Page-level text extractions:

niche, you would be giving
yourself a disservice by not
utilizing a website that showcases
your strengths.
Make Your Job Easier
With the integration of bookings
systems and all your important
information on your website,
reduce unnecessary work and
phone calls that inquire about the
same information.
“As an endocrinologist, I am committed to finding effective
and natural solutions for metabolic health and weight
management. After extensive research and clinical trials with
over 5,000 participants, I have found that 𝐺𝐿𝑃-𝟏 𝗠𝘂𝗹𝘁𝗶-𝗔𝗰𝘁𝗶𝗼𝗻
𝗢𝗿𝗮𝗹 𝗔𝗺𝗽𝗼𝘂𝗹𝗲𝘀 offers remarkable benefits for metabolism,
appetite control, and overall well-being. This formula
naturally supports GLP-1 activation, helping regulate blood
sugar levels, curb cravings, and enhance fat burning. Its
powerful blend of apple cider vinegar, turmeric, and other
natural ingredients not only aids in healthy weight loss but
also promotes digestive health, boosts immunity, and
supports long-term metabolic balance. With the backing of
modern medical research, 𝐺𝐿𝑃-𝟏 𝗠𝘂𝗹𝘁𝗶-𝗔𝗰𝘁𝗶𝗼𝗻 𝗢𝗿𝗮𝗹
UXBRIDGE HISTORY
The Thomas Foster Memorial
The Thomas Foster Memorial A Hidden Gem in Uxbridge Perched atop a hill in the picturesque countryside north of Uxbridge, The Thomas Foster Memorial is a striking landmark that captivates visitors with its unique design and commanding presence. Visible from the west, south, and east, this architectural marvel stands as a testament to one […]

...

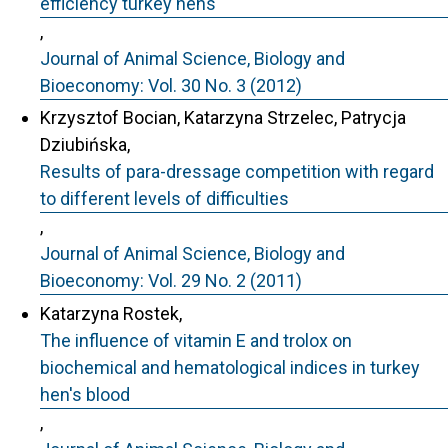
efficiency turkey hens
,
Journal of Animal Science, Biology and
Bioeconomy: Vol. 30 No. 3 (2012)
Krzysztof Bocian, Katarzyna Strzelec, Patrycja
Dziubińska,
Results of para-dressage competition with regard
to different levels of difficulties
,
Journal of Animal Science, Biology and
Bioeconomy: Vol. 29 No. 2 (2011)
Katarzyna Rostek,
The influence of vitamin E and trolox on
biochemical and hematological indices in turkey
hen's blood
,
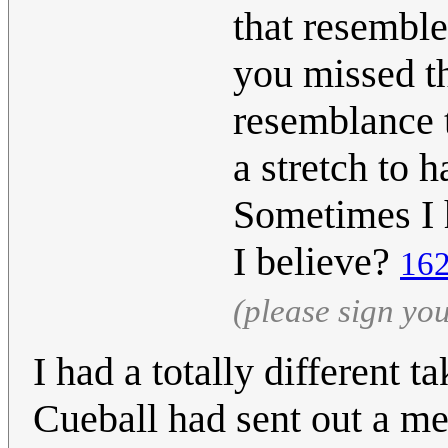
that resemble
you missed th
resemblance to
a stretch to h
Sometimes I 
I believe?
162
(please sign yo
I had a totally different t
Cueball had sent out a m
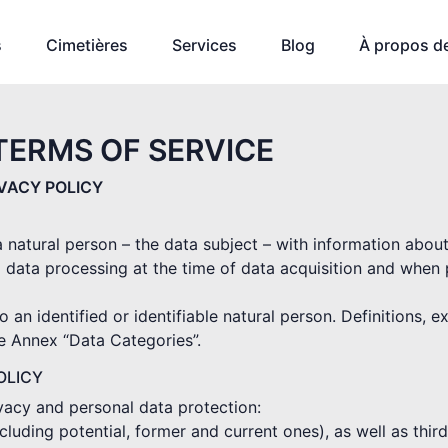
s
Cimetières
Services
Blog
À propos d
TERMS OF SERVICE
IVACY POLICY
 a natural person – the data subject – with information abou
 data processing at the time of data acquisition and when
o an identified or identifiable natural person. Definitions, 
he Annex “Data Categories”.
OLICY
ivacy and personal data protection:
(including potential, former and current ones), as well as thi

What you should do >> Each line in the entries above, starting at the line with "niche, you would be giving" and ending at the line with "The Thomas Foster Memorial A", is to be printed exactly, and only those lines.

Result for this task >>
niche, you would be giving
yourself a disservice by not
utilizing a website that showcases
your strengths.
Make Your Job Easier
With the integration of bookings
systems and all your important
information on your website,
reduce unnecessary work and
phone calls that inquire about the
same information.
“As an endocrinologist, I am committed to finding effective
and natural solutions for metabolic health and weight
management. After extensive research and clinical trials with
over 5,000 participants, I have found that 𝐺𝐿𝑃-𝟏 𝗠𝘂𝗹𝘁𝗶-𝗔𝗰𝘁𝗶𝗼𝗻
𝗢𝗿𝗮𝗹 𝗔𝗺𝗽𝗼𝘂𝗹𝗲𝘀 offers remarkable benefits for metabolism,
appetite control, and overall well-being. This formula
naturally supports GLP-1 activation, helping regulate blood
sugar levels, curb cravings, and enhance fat burning. Its
powerful blend of apple cider vinegar, turmeric, and other
natural ingredients not only aids in healthy weight loss but
also promotes digestive health, boosts immunity, and
supports long-term metabolic balance. With the backing of
modern medical research, 𝐺𝐿𝑃-𝟏 𝗠𝘂𝗹𝘁𝗶-𝗔𝗰𝘁𝗶𝗼𝗻 𝗢𝗿𝗮𝗹
UXBRIDGE HISTORY
The Thomas Foster Memorial
The Thomas Foster Memorial A Hidden Gem in Uxbridge Perched atop a hill in the picturesque countryside north of Uxbridge, The Thomas Foster Memorial is a striking landmark that captivates visitors with its unique design and commanding presence. Visible from the west, south, and east, this architectural marvel stands as a testament to one […]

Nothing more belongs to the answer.